*** Block opens ***

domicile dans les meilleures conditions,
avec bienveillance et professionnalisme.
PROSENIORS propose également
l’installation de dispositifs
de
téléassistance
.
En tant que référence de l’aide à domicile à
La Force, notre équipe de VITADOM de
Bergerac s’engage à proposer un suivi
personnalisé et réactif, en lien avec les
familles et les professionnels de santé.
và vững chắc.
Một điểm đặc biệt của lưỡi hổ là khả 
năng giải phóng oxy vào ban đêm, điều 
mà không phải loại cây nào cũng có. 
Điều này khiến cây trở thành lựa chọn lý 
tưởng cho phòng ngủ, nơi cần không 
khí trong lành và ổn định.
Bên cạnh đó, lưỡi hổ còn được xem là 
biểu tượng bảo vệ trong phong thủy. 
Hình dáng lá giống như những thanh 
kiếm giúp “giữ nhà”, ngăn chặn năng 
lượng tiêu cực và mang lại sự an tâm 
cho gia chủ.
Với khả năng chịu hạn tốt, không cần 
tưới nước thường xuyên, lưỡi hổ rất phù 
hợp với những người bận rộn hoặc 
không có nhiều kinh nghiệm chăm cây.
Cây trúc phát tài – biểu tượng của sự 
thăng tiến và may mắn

*** Block closes ***
*** Block opens ***

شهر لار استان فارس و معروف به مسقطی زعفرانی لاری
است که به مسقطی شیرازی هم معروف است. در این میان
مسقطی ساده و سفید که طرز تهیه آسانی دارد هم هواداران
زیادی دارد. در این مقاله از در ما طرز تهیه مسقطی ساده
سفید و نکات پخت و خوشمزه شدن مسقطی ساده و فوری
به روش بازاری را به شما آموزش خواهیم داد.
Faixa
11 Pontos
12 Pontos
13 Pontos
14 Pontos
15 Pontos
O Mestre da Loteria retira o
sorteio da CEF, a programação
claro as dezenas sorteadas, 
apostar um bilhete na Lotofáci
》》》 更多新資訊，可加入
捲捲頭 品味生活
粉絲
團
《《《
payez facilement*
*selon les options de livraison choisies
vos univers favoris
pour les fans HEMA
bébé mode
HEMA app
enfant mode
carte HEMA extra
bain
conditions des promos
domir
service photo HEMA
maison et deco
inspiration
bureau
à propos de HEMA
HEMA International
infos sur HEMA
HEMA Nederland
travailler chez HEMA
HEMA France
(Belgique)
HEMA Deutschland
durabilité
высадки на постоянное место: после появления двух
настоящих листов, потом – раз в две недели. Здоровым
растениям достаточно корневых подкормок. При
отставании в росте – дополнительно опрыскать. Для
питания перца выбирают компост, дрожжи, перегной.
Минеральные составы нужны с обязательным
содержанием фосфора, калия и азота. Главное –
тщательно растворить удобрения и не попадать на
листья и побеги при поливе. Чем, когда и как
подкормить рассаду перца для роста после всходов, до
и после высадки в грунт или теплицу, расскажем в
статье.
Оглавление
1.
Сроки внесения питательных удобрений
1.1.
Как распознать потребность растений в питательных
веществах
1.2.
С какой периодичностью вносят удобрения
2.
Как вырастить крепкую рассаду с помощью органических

*** Block closes ***

_WORK TO BE COMPLETED_
Going back over the entries above, copy word for word every line from the one that has "personnalisé et réactif, en lien avec les" on through the one that has "thăng tiến và may mắn".

_ANSWER SECTION_
personnalisé et réactif, en lien avec les
familles et les professionnels de santé.
và vững chắc.
Một điểm đặc biệt của lưỡi hổ là khả 
năng giải phóng oxy vào ban đêm, điều 
mà không phải loại cây nào cũng có. 
Điều này khiến cây trở thành lựa chọn lý 
tưởng cho phòng ngủ, nơi cần không 
khí trong lành và ổn định.
Bên cạnh đó, lưỡi hổ còn được xem là 
biểu tượng bảo vệ trong phong thủy. 
Hình dáng lá giống như những thanh 
kiếm giúp “giữ nhà”, ngăn chặn năng 
lượng tiêu cực và mang lại sự an tâm 
cho gia chủ.
Với khả năng chịu hạn tốt, không cần 
tưới nước thường xuyên, lưỡi hổ rất phù 
hợp với những người bận rộn hoặc 
không có nhiều kinh nghiệm chăm cây.
Cây trúc phát tài – biểu tượng của sự 
thăng tiến và may mắn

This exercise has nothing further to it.